Alex Tawanda Magaisa, a Zimbabwean lawyer, is currently a Lecturer in Law at the University of Nottingham, UK. He can be contacted at alexmagaisa@hotmail.com or alex.magaisa@nottingham.ac.uk

Preamble
There is an old African folktale of the hare and the baboon. The story goes that Hare and his family held a huge feast and invited his uncle Baboon and family. On the morning of the day Hare and family burned the whole surroundings of his homestead. When Baboon and family arrived for the feast Hare advised them to go to the river to wash their hands first for no one with dirty hands could enjoy the feast. Baboon and family returned and upon inspection Hare maintained that their hands were still dirty. Because Baboon could not avoid touching the burnt surroundings, his hands were always dirty each time he returned from the river. Thus he never joined the feast on account of his dirty hands. He got frustrated and left. But the story goes further as, later that year, Baboon and family held an even bigger feast. He invited his nephew Hare and family. But the venue was up in the trees. Hare and family arrived but could not climb trees and so they salivated on the ground as Baboon and company enjoyed their feast. Sadly many of us seem to have forgotten the wisdom in these folk tales.

I. Introduction
This article is a follow up to this author’s critique of the Supreme Court judgement in the ANZ case that was delivered on the 11/09/2003. In that judgement, the Court refused to hear the application brought by ANZ (Publishers of the Daily News and The Daily News on Sunday) challenging certain sections of the notorious Access to Information and Protection of Privacy Act (AIPPA). That unprecedented refusal to hear a constitutional application was based on the ground that ANZ had "unclean hands" because they had failed to comply with law whose validity they were challenging.

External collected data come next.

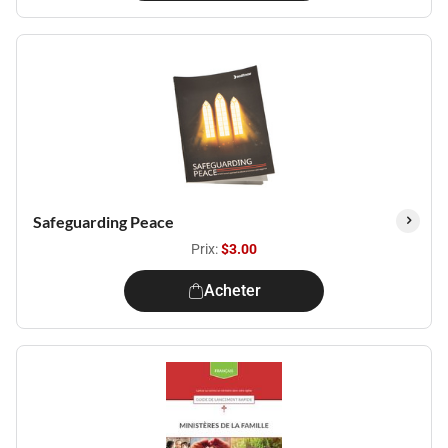
Safeguarding Peace
Prix:
$3.00
Acheter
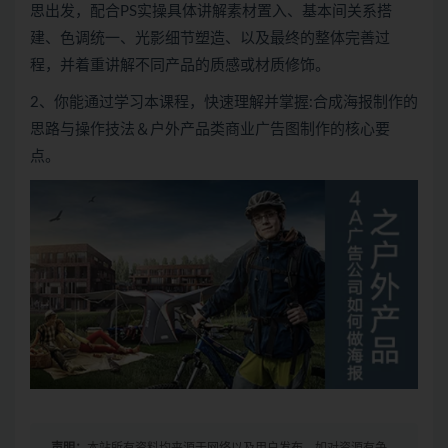
思出发，配合PS实操具体讲解素材置入、基本间关系搭
建、色调统一、光影细节塑造、以及最终的整体完善过
程，并着重讲解不同产品的质感或材质修饰。
2、你能通过学习本课程，快速理解并掌握:合成海报制作的
思路与操作技法＆户外产品类商业广告图制作的核心要
点。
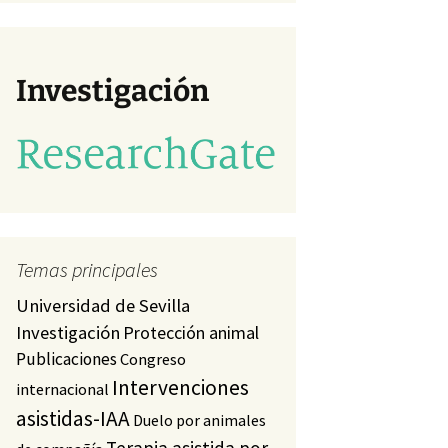
va)
studio
a)
Investigación
Temas principales
Universidad de Sevilla
Investigación
Protección animal
Publicaciones
Congreso
Intervenciones
internacional
asistidas-IAA
Duelo por animales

In that critique, I argued that, with all due respect, the Supreme Court had erred in applying the doctrine of Clean Hands, a doctrine of equity, in matter involving the determination of fundamental constitutional rights. Such an application of the doctrine of Clean Hands poses a great hazard to the protection and uninterrupted enjoyment of human rights.

In this contribution, I argue that, even deferring to that doctrine of Clean Hands, given the events of the weeks since that unfortunate judgement, ANZ is now perfectly entitled to approach the Court for the determination of the constitutional application on the merits. This is because the ANZ has done everything required to comply with the law as required by the court. The question turns on whether or not ANZ has complied with the law as directed by the court. This opinion intends to explore that question and concludes that compliance has been satisfied for to hold otherwise could mean that any ANZ’s attempts to comply will never measure up to the expectations of the court.

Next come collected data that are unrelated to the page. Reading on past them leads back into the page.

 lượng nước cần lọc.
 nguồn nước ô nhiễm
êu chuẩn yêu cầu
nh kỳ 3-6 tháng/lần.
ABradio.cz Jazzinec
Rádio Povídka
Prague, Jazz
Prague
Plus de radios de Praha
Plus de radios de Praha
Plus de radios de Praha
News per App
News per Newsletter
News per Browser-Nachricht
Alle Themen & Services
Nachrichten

II. Brief history: the unfolding drama
A number of events have taken place since the September 11 judgement. ANZ immediately submitted an application for registration to the MIC, which within a very few days delivered a decision refusing to grant the application. As required by AIPPA, ANZ filed an appeal to the Administrative Court, which, after hearing the appeal granted judgement in favour of ANZ holding inter alia and significantly that at the time it gave its decision, the MIC was improperly constituted and was biased. One inescapable implication is that the MIC was operating outside the law, the very same accusation that it and the Supreme Court had levelled against the ANZ. Following that appeal, ANZ tried to resume operations, but was again thwarted as the MIC made an appeal to the Supreme Court. Thus the Supreme Court is faced with two matters concerning the ANZ, the first which is the constitutional application that it initially refused to hear and secondly, the appeal by the MIC against the Admin Court judgement in favour of ANZ. During the intervening periods, ANZ has faced the full force of the law enforcement agents – seizure of property, arrests and detentions. Meanwhile ANZ has stopped publishing in Zimbabwe. It has since moved to South Africa where it launched a cyberspace edition.

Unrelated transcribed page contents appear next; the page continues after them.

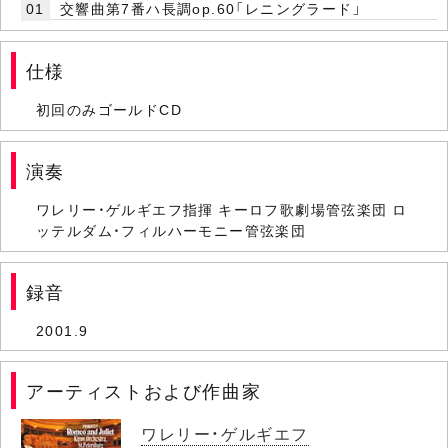
01
交響曲第7番ハ長調op.60「レニングラード」
仕様
初回のみゴールドCD
演奏
ワレリー・ゲルギエフ指揮 キーロフ歌劇場管弦楽団 ロ
ッテルダム・フィルハーモニー管弦楽団
録音
2001.9
アーティストおよび作曲家
ワレリー・ゲルギエフ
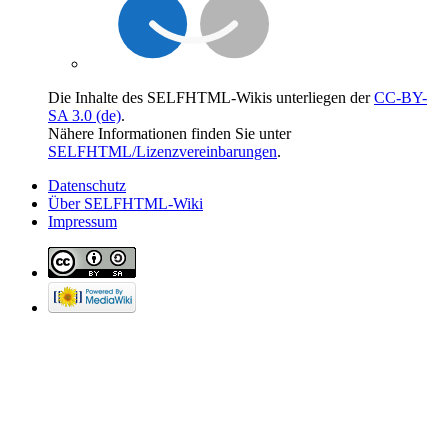
Die Inhalte des SELFHTML-Wikis unterliegen der
CC-BY-
SA 3.0 (de)
.
Nähere Informationen finden Sie unter
SELFHTML/Lizenzvereinbarungen
.
Datenschutz
Über SELFHTML-Wiki
Impressum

III. Necessity of pursuing the constitutional application
Before pursuing this argument, one question stands in the way. Why would it be necessary to pursue the constitutional application at a time when there is another appeal before the Supreme Court in the matter of the application for registration? It remains necessary because the resolution of that matter has the potential of disposing the necessity of dealing with the vexatious appeal by the MIC. It would also show that the ANZ never had dirty hands because in the event that the Administrative Court judgement that the MIC was improperly constituted is upheld, it would mean that not even the government nor its agent, the MIC were complying with the law. Where the registration body itself is operating outside the law, whether ANZ had attempted to comply by applying or had chosen to ignore (as it did), either way, it could not be tainted with any dirt. The Court has stated that he who operates beyond the law has dirty hands and so if the MIC was operating outside the law, it too had dirty hands.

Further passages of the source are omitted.